While bar charts, line graphs and simple numbers are hardly capable of providing the defining answer to many economic, social and political questions, they are certainly a good way of obtaining a general overview of any particular subject.
Each month the Business Supplement will look into a brace of statistical information and provide readers with what we consider to be the central elements of these figures.
Connectivity and social media usage
According to We Are Social and Hootsuite, of the 7.6 billion people on the planet more than four billion are using the internet while some 66 percent have a mobile phone. Over three billion people engage in social media, nine out of 10 on mobile devices.
For Thailand, it is estimated that 51 million (out of a population of 69 million) are social media users with annual user growth running at around 11 percent. A regular user is somebody who claims they engage on a social media platform such as Facebook or Instagram at least once a day on average.
By comparison with its neighbours in Asean, social media growth in Indonesia is growing at 23 percent per year while Vietnam is growing at 20 percent, the Philippines at 12 percent and Malaysia and Singapore at nine percent each.
Pollution remains a serious challenge in urban centres in Asia
According to statistical evidence collated from a number of sources, air pollution in urban areas, based on the annual output of carbon dioxide, places Thailand in 18th position out of a basket of 20 countries in Asia.
At first this may be pleasing, but in fact all 20 countries have what the World Health Organisation (WHO) considers serious pollution problems. Myanmar topped the table with a pollution reading index of 93.03. Thailand’s index rating was 72.86, marginally worse than the Philippines (72.55) but better than Vietnam (88.10) and Cambodia (79.41).

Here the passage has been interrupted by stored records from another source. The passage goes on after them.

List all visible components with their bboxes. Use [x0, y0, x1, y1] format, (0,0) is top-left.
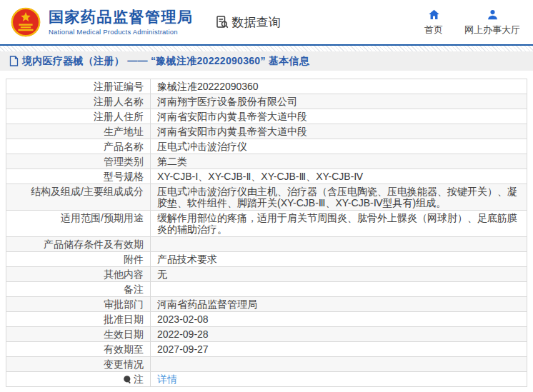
table-row: 注册人住所河南省安阳市内黄县帝誉大道中段	[6, 109, 527, 124]
row-label: 审批部门	[6, 297, 151, 311]
row-label-text: 备注	[124, 283, 144, 295]
row-value: 压电式冲击波治疗仪由主机、治疗器（含压电陶瓷、压电换能器、按键开关）、凝胶垫、软…	[151, 184, 527, 210]
dotted-divider	[0, 46, 533, 51]
row-label: 注册人名称	[6, 94, 151, 109]
row-label-text: 型号规格	[104, 171, 144, 182]
agency-name-en: National Medical Products Administration	[49, 28, 194, 36]
table-row: 批准日期2023-02-08	[6, 311, 527, 326]
breadcrumb-bar: 境内医疗器械（注册） —— “豫械注准20222090360” 基本信息	[0, 51, 533, 71]
row-label: 产品储存条件及有效期	[6, 237, 151, 251]
row-value: 豫械注准20222090360	[151, 79, 527, 94]
row-label-text: 产品名称	[104, 141, 144, 152]
table-row: 有效期至2027-09-27	[6, 341, 527, 356]
row-label-text: 注	[134, 373, 144, 385]
row-label-text: 注册人名称	[94, 96, 144, 107]
info-table: 注册证编号豫械注准20222090360注册人名称河南翔宇医疗设备股份有限公司注…	[6, 79, 527, 387]
row-value	[151, 237, 527, 251]
row-label-text: 批准日期	[104, 313, 144, 325]
page-header: 国家药品监督管理局 National Medical Products Admi…	[0, 0, 533, 44]
agency-name-cn: 国家药品监督管理局	[49, 9, 194, 26]
row-label: 结构及组成/主要组成成分	[6, 184, 151, 210]
table-row: 审批部门河南省药品监督管理局	[6, 296, 527, 311]
nav-item-label: 首页	[424, 24, 443, 36]
agency-title-block: 国家药品监督管理局 National Medical Products Admi…	[49, 9, 194, 35]
row-label: 注	[6, 372, 151, 386]
row-label-text: 其他内容	[104, 268, 144, 280]
data-query-label: 数据查询	[232, 14, 281, 31]
row-label: 变更情况	[6, 357, 151, 371]
table-row: 适用范围/预期用途缓解作用部位的疼痛，适用于肩关节周围炎、肱骨外上髁炎（网球肘）…	[6, 210, 527, 236]
table-row: 结构及组成/主要组成成分压电式冲击波治疗仪由主机、治疗器（含压电陶瓷、压电换能器…	[6, 184, 527, 210]
row-value: 河南翔宇医疗设备股份有限公司	[151, 94, 527, 109]
row-label-text: 注册人住所	[94, 111, 144, 122]
row-label: 生产地址	[6, 124, 151, 139]
row-value: 2027-09-27	[151, 342, 527, 356]
row-label-text: 生产地址	[104, 126, 144, 137]
nav-item-service-hall[interactable]: 网上办事大厅	[464, 9, 520, 36]
row-label: 注册人住所	[6, 109, 151, 124]
table-row: 注册证编号豫械注准20222090360	[6, 79, 527, 94]
row-value: 无	[151, 267, 527, 281]
row-value	[151, 357, 527, 371]
national-emblem-icon	[9, 6, 42, 39]
table-row: 生产地址河南省安阳市内黄县帝誉大道中段	[6, 124, 527, 139]
row-label-text: 变更情况	[104, 358, 144, 370]
row-label: 有效期至	[6, 342, 151, 356]
row-value: XY-CJB-Ⅰ、XY-CJB-Ⅱ、XY-CJB-Ⅲ、XY-CJB-Ⅳ	[151, 169, 527, 184]
row-value: 详情	[151, 372, 527, 386]
row-label: 注册证编号	[6, 79, 151, 94]
row-label-text: 审批部门	[104, 298, 144, 310]
document-icon	[9, 56, 19, 66]
row-value: 河南省安阳市内黄县帝誉大道中段	[151, 109, 527, 124]
row-label-text: 注册证编号	[94, 81, 144, 92]
row-label: 生效日期	[6, 327, 151, 341]
row-label-text: 结构及组成/主要组成成分	[31, 186, 144, 197]
row-label-text: 附件	[124, 253, 144, 265]
row-value: 河南省安阳市内黄县帝誉大道中段	[151, 124, 527, 139]
row-label: 管理类别	[6, 154, 151, 169]
table-row: 注详情	[6, 371, 527, 386]
document-search-icon	[215, 15, 229, 29]
person-icon	[487, 9, 499, 21]
note-icon	[123, 375, 132, 384]
row-label-text: 管理类别	[104, 156, 144, 167]
details-link[interactable]: 详情	[157, 373, 177, 385]
nav-item-label: 网上办事大厅	[464, 24, 520, 36]
row-value: 2023-02-08	[151, 312, 527, 326]
table-row: 备注	[6, 281, 527, 296]
row-label-text: 生效日期	[104, 328, 144, 340]
row-label: 批准日期	[6, 312, 151, 326]
row-value: 压电式冲击波治疗仪	[151, 139, 527, 154]
table-row: 管理类别第二类	[6, 154, 527, 169]
table-row: 其他内容无	[6, 266, 527, 281]
nav-item-home[interactable]: 首页	[424, 9, 443, 36]
row-label: 其他内容	[6, 267, 151, 281]
table-row: 变更情况	[6, 356, 527, 371]
row-label-text: 有效期至	[104, 343, 144, 355]
breadcrumb: 境内医疗器械（注册） —— “豫械注准20222090360” 基本信息	[22, 55, 309, 68]
row-value: 产品技术要求	[151, 252, 527, 266]
row-value	[151, 282, 527, 296]
row-label: 备注	[6, 282, 151, 296]
row-value: 2022-09-28	[151, 327, 527, 341]
table-row: 附件产品技术要求	[6, 251, 527, 266]
row-label: 产品名称	[6, 139, 151, 154]
table-row: 注册人名称河南翔宇医疗设备股份有限公司	[6, 94, 527, 109]
row-label-text: 产品储存条件及有效期	[44, 238, 144, 250]
home-icon	[428, 9, 440, 21]
row-value: 缓解作用部位的疼痛，适用于肩关节周围炎、肱骨外上髁炎（网球肘）、足底筋膜炎的辅助…	[151, 211, 527, 236]
agency-logo: 国家药品监督管理局 National Medical Products Admi…	[9, 6, 194, 39]
table-row: 生效日期2022-09-28	[6, 326, 527, 341]
table-row: 产品名称压电式冲击波治疗仪	[6, 139, 527, 154]
data-query-title: 数据查询	[215, 14, 281, 31]
row-value: 第二类	[151, 154, 527, 169]
header-nav: 首页网上办事大厅	[424, 9, 520, 36]
row-label: 附件	[6, 252, 151, 266]
row-label-text: 适用范围/预期用途	[61, 212, 144, 223]
row-label: 适用范围/预期用途	[6, 211, 151, 236]
table-row: 产品储存条件及有效期	[6, 236, 527, 251]
row-label: 型号规格	[6, 169, 151, 184]
row-value: 河南省药品监督管理局	[151, 297, 527, 311]
table-row: 型号规格XY-CJB-Ⅰ、XY-CJB-Ⅱ、XY-CJB-Ⅲ、XY-CJB-Ⅳ	[6, 169, 527, 184]
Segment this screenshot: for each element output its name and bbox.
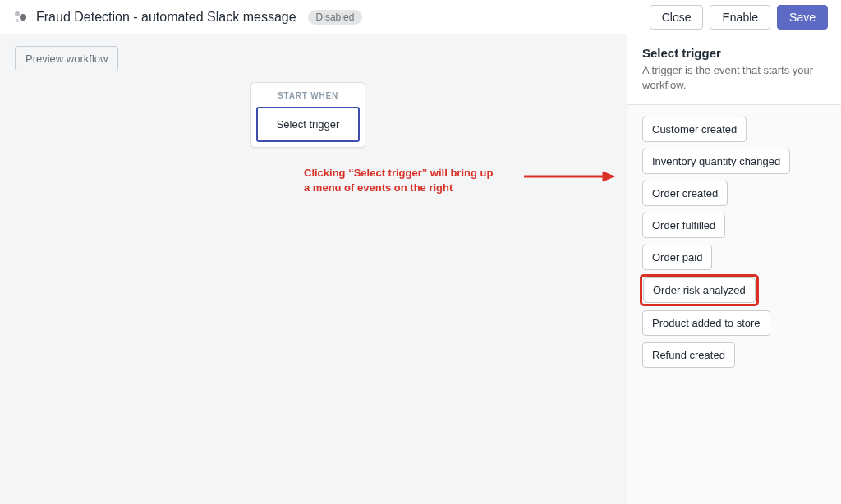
sidebar-title: Select trigger — [642, 46, 826, 60]
enable-button[interactable]: Enable — [710, 5, 770, 30]
preview-workflow-button[interactable]: Preview workflow — [15, 46, 118, 71]
trigger-item-wrap: Order created — [642, 181, 728, 206]
workflow-canvas: Preview workflow START WHEN Select trigg… — [0, 34, 627, 504]
trigger-item[interactable]: Refund created — [642, 342, 735, 368]
select-trigger-button[interactable]: Select trigger — [256, 107, 360, 142]
annotation-line2: a menu of events on the right — [304, 181, 493, 195]
trigger-list: Customer createdInventory quantity chang… — [627, 105, 841, 504]
trigger-item-wrap: Order risk analyzed — [642, 277, 756, 304]
trigger-item-wrap: Inventory quantity changed — [642, 149, 790, 174]
trigger-item[interactable]: Inventory quantity changed — [642, 149, 790, 174]
start-node-caption: START WHEN — [256, 88, 360, 107]
status-badge: Disabled — [308, 10, 363, 25]
trigger-item[interactable]: Order paid — [642, 245, 712, 270]
start-node: START WHEN Select trigger — [250, 82, 365, 148]
main-content: Preview workflow START WHEN Select trigg… — [0, 34, 841, 504]
workflow-icon — [13, 10, 28, 25]
header-actions: Close Enable Save — [650, 5, 828, 30]
close-button[interactable]: Close — [650, 5, 704, 30]
svg-point-2 — [16, 18, 19, 21]
page-title: Fraud Detection - automated Slack messag… — [36, 10, 296, 25]
svg-point-1 — [20, 14, 26, 21]
annotation-arrow-icon — [524, 171, 614, 182]
right-sidebar: Select trigger A trigger is the event th… — [627, 34, 841, 504]
trigger-item-wrap: Refund created — [642, 342, 735, 368]
trigger-item-wrap: Customer created — [642, 117, 747, 142]
trigger-item[interactable]: Customer created — [642, 117, 747, 142]
annotation-text: Clicking “Select trigger” will bring up … — [304, 166, 493, 195]
trigger-item[interactable]: Order risk analyzed — [643, 277, 756, 303]
trigger-item[interactable]: Order fulfilled — [642, 213, 725, 238]
trigger-item-wrap: Order fulfilled — [642, 213, 725, 238]
trigger-item-wrap: Order paid — [642, 245, 712, 270]
svg-point-0 — [15, 11, 20, 16]
top-header: Fraud Detection - automated Slack messag… — [0, 0, 841, 34]
save-button[interactable]: Save — [777, 5, 828, 30]
trigger-item[interactable]: Order created — [642, 181, 728, 206]
sidebar-header: Select trigger A trigger is the event th… — [627, 34, 841, 105]
trigger-item[interactable]: Product added to store — [642, 310, 770, 336]
annotation-line1: Clicking “Select trigger” will bring up — [304, 166, 493, 181]
svg-marker-4 — [603, 172, 614, 181]
trigger-item-wrap: Product added to store — [642, 310, 770, 336]
sidebar-subtitle: A trigger is the event that starts your … — [642, 63, 826, 93]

A reading of 53 or above is considered dangerous to health and it is recommended people refrain from all outdoor exertion. So, pounding the pavements (where they exist) in Bangkok is not considered a very sensible idea.
Locked up in Thailand
Recent statistical information from sources such as World Prison Brief and the Institute for Criminal Policy Research (ICPR), has placed Thailand as the number one country in Asia for incarcerating its citizens.
In what is a sad indictment, Thailand averages 476 people per 100,000 of the population doing time in prison. In real numbers there were over 322,000 people in 144 prisons, which only have an official capacity of 217,000.
Thailand’s numbers far outnumber the next highest country in Asean, that being Singapore with 213 people per 100,000 in the ‘clink’. The Philippines has 172 per 100,000 in jail ahead of Malaysia with 167, Cambodia 159, Myanmar 145, Vietnam 122, Laos 119 and Indonesia 89.